The bill eliminates a requirement that districts adjust reported debt service expenditures to amortize principal payments according to a State Department of Education (SDE)-approved schedule based on substantially equal installment payments over the life of the debt. The amortized debt payments were used in calculating district ECS minimum expenditure requirements (MERs), but are now obsolete. The MER was replaced by the minimum budget requirement (MBR) in 2005.
§ 9 — PAYMENT SCHEDULE FOR INTERDISTRICT MAGNET SCHOOL GRANTS
The bill adjusts the payment schedule for state magnet school operating grants. It requires SDE to pay 70%, rather than 50%, of the grant by September 1, and the balance on May 1, instead of January 1, annually. Under both the current law and the bill, if a magnet school's actual enrollment is lower than projected in its approved grant application, SDE must adjust the second payment to reflect actual enrollment on the preceding October 1. But, under the bill, SDE must base the adjustment on revisions of October 1 enrollment data as of the following March 1.
In cases where the magnet school's annual financial audit shows a grant overpayment, the bill also requires SDE to adjust the May payment based on the difference between the prior year's total grant and the current year's preliminary grant amount.

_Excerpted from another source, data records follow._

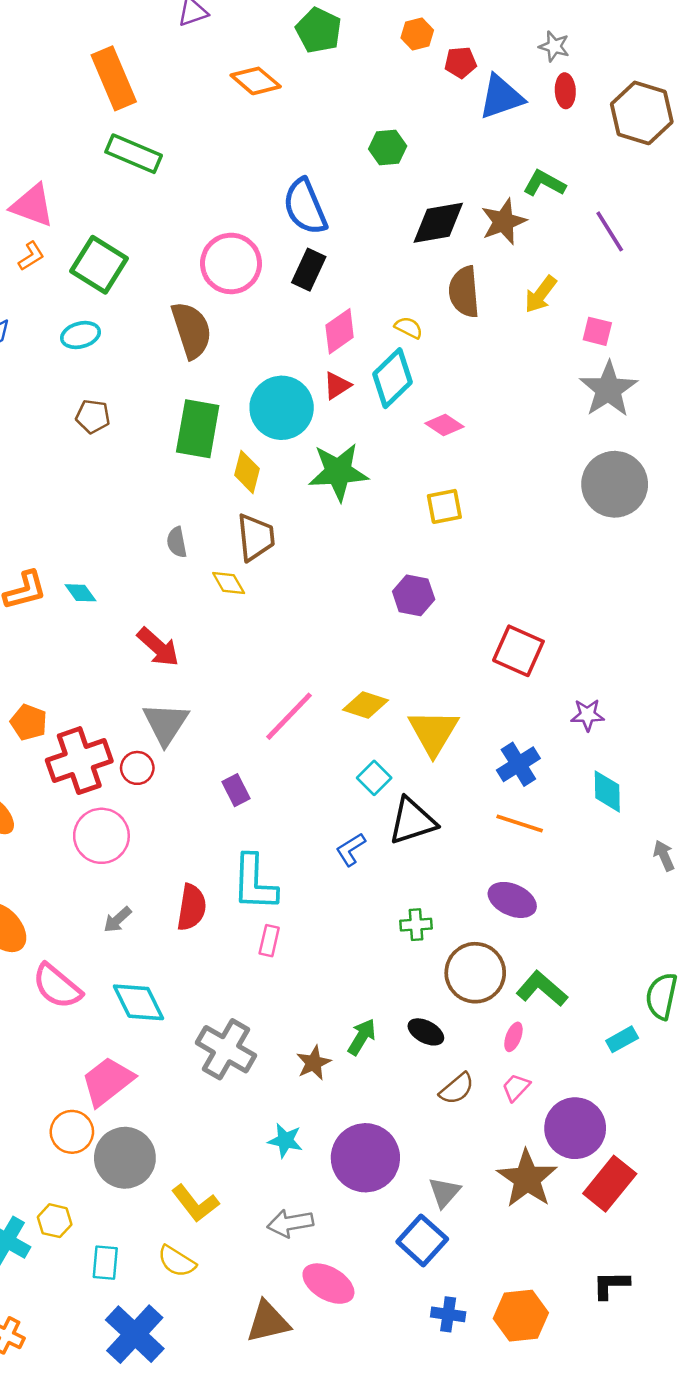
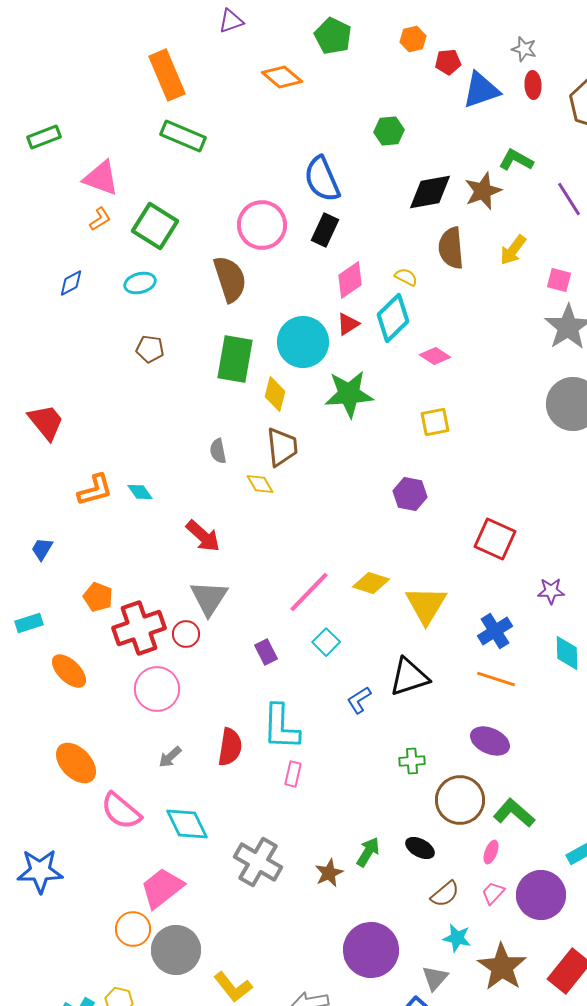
cyan square: (374, 778) -> (326, 642), moved
purple circle: (575, 1128) -> (541, 895), moved
cyan star: (285, 1140) -> (457, 938), moved

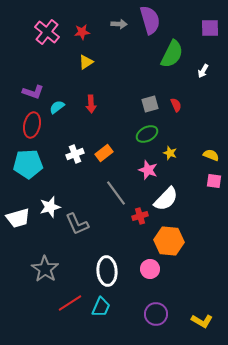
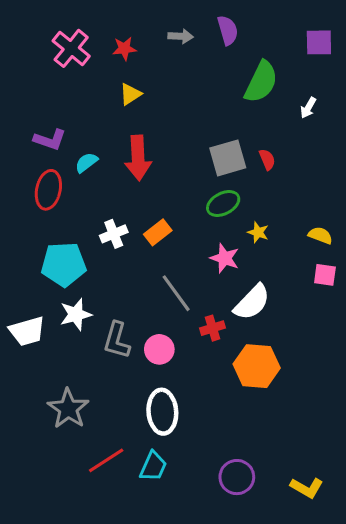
purple semicircle: (150, 20) -> (228, 30), size x0.7
red arrow: (91, 104) -> (138, 158), size x1.6
gray square: (150, 104) -> (228, 158), size x1.4
cyan pentagon: (28, 164) -> (64, 264), moved
gray L-shape: (77, 224) -> (117, 340), turned 40
pink circle: (150, 269) -> (159, 349), moved

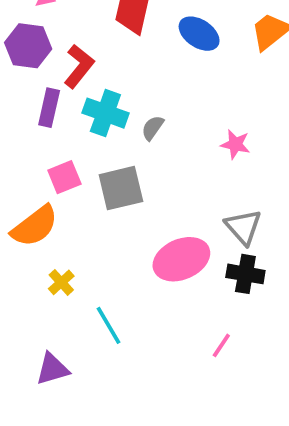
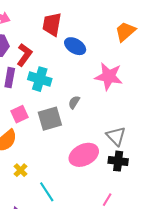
blue ellipse: (199, 34) -> (75, 46), moved
gray semicircle: (153, 128) -> (74, 102), moved
pink star: (235, 144) -> (109, 76), moved, size x1.8

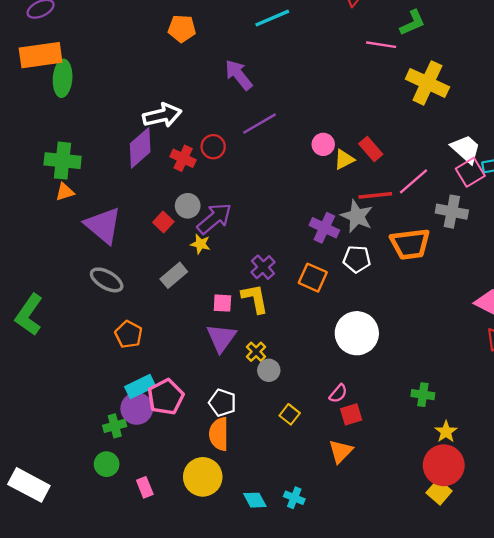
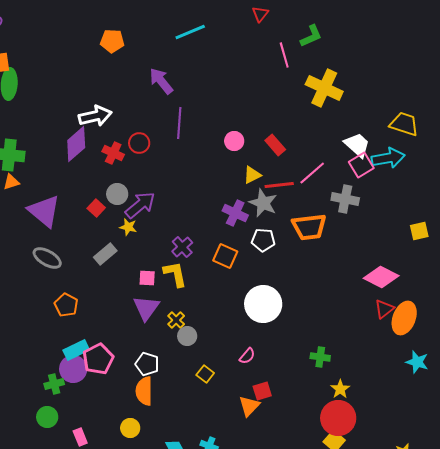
pink line: (381, 45) -> (284, 55), turned 65
purple line: (260, 124) -> (179, 123), turned -56
yellow triangle: (344, 159) -> (252, 175), moved
red square: (351, 414) -> (262, 391), moved
yellow circle: (203, 477) -> (130, 428), size x0.6

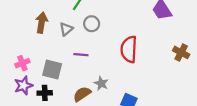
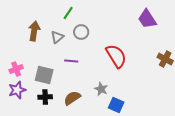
red semicircle: (129, 49) -> (116, 56), turned 145
gray star: (101, 83) -> (101, 89), moved
black cross: (45, 93) -> (45, 97), moved

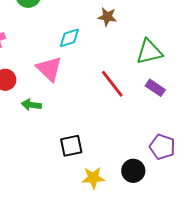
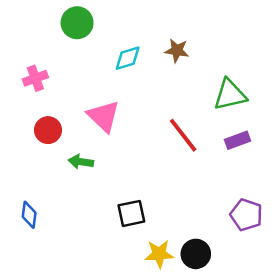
cyan diamond: (69, 38) -> (128, 58), moved
purple rectangle: (155, 88) -> (237, 140), turned -54
black circle: (133, 171) -> (196, 254), moved

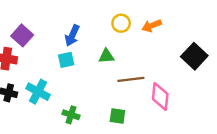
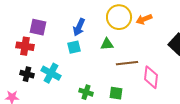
yellow circle: (121, 23) -> (119, 17), size x1.6
purple square: (22, 35) -> (38, 27), turned -30
green cross: (71, 115) -> (86, 92), moved

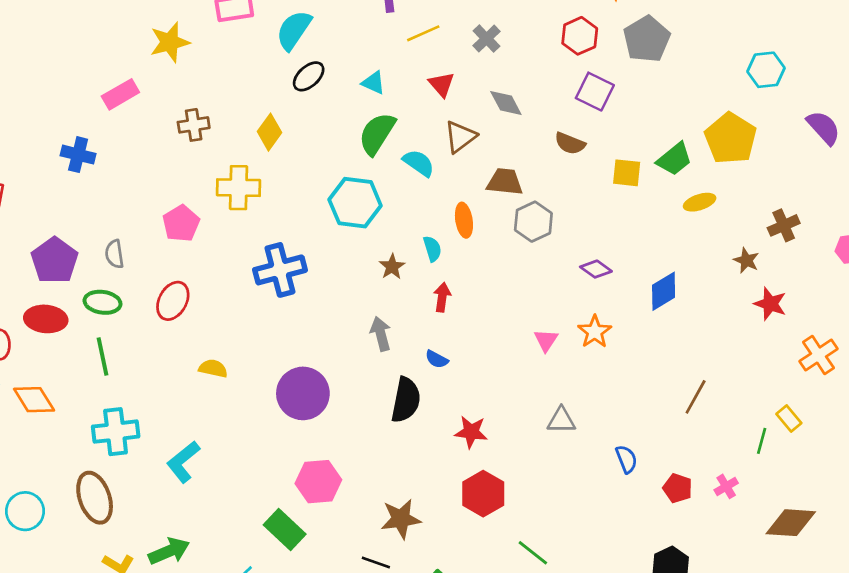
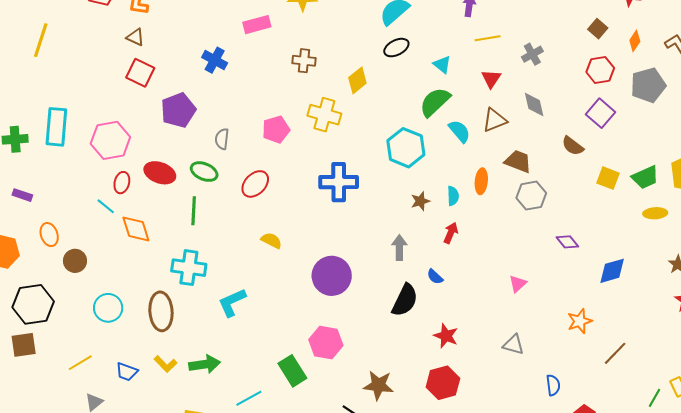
purple pentagon: (55, 260) -> (178, 110), moved
orange star: (595, 332) -> (580, 321), moved

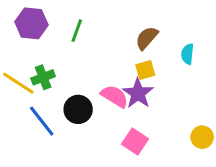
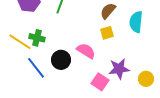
cyan semicircle: (188, 54) -> (136, 22), size x1.5
green cross: (43, 77) -> (37, 38), turned 35
purple star: (138, 93) -> (119, 69), moved, turned 30

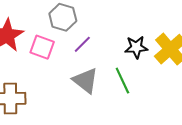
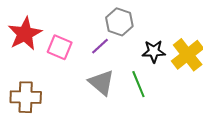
gray hexagon: (63, 17) -> (119, 22), moved

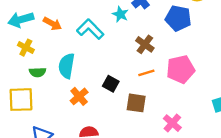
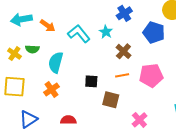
cyan star: (120, 14) -> (106, 32), moved
yellow cross: (26, 48) -> (14, 54), moved
green semicircle: (38, 72) -> (32, 49), moved
black square: (111, 84) -> (91, 81), turned -32
orange cross: (79, 96) -> (52, 90), moved

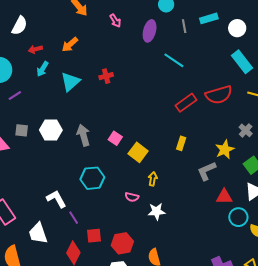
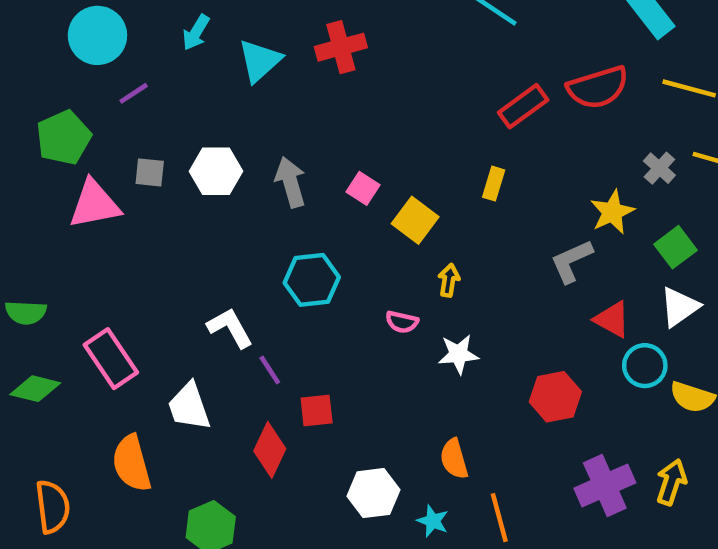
red cross: (106, 76) -> (341, 47), size x1.5
yellow rectangle: (181, 143) -> (494, 184), moved
red triangle: (224, 197) -> (612, 319), turned 30
red hexagon: (122, 243) -> (555, 397), moved

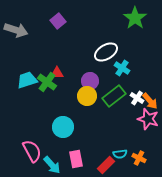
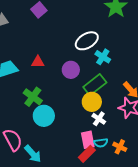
green cross: (47, 82) -> (33, 97), moved
yellow circle: (87, 96) -> (92, 102), moved
white cross: (137, 98) -> (99, 119), moved
pink rectangle: (76, 159) -> (88, 140), moved

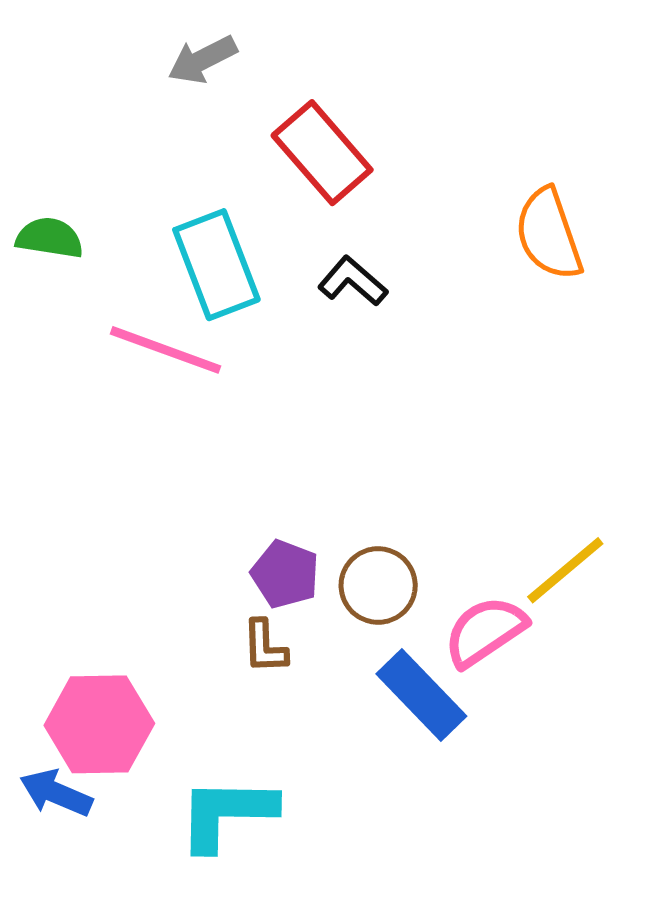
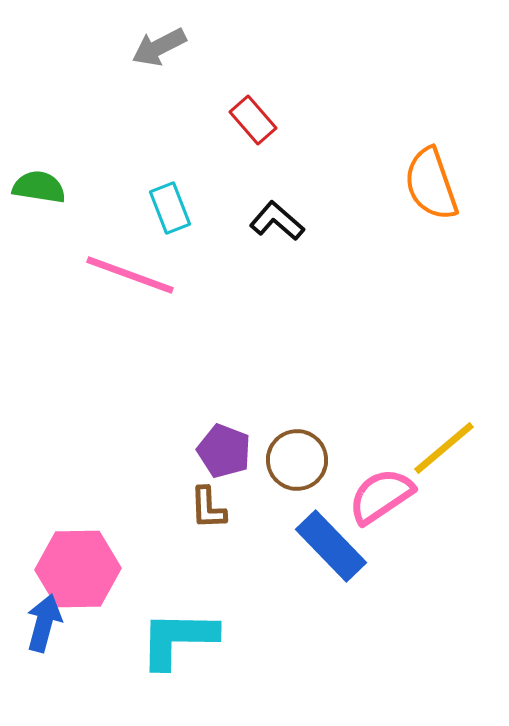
red rectangle: (322, 153) -> (253, 120), size x0.6
cyan rectangle: (216, 265) -> (170, 208), size x0.6
blue arrow: (56, 793) -> (44, 623), turned 82

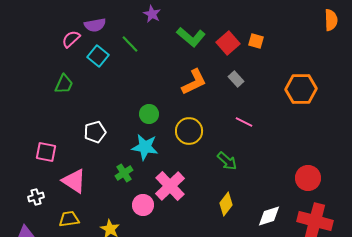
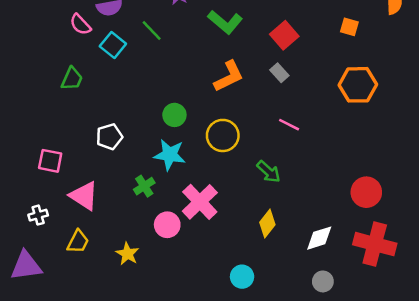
pink semicircle: (71, 39) -> (80, 24), turned -90
orange square: (256, 41) -> (349, 27), moved
red square: (228, 43) -> (284, 35), moved
yellow trapezoid: (69, 219) -> (78, 242), turned 125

§ 10 — INTERDISTRICT MAGNET SCHOOL ANNUAL FINANCIAL AUDITS
The bill requires all interdistrict magnet schools, not just those operated by RESCs, to file annual financial audits with the education commissioner.
A J-1 visa is a non-immigrant visa provided to foreign visitors who fall under the “Exchange Visitor” designation and are allowed to come to the United States to promote mutual educational and cultural exchanges. The visitor's sponsor must be accredited through the U. S. State Department's Exchange Visitor Program. Among those who qualify for J-1 status through the program are high school, college, and graduate students; business and flight aviation trainees; primary and secondary school teachers; college professors; research scholars; and medical residents and interns receiving U. S. medical training.
Qualifications for an International Teacher Permit
To qualify for the international teacher permit, a teacher must:
1. hold a J-1 visa from the State Department;
2. teach in the U. S. either under a memorandum of understanding between Connecticut and the teacher's home country or as part of the Exchange Visitor Program run by the State Department's Teacher Exchange Branch;
3. have the equivalent of a bachelor's degree from a higher education institution regionally accredited by a foreign accrediting agency recognized by the education commissioner;
4. have the degree with either (a) a major in, or closely related to, the subject he or she is to teach or (b) an unrelated major plus successful completion of an SBE-approved teacher test in that subject;
5. have completed, in his or her home country, the equivalent of a regionally accredited teacher preparation program; and
6. successfully complete an English oral proficiency exam approved by the education commissioner.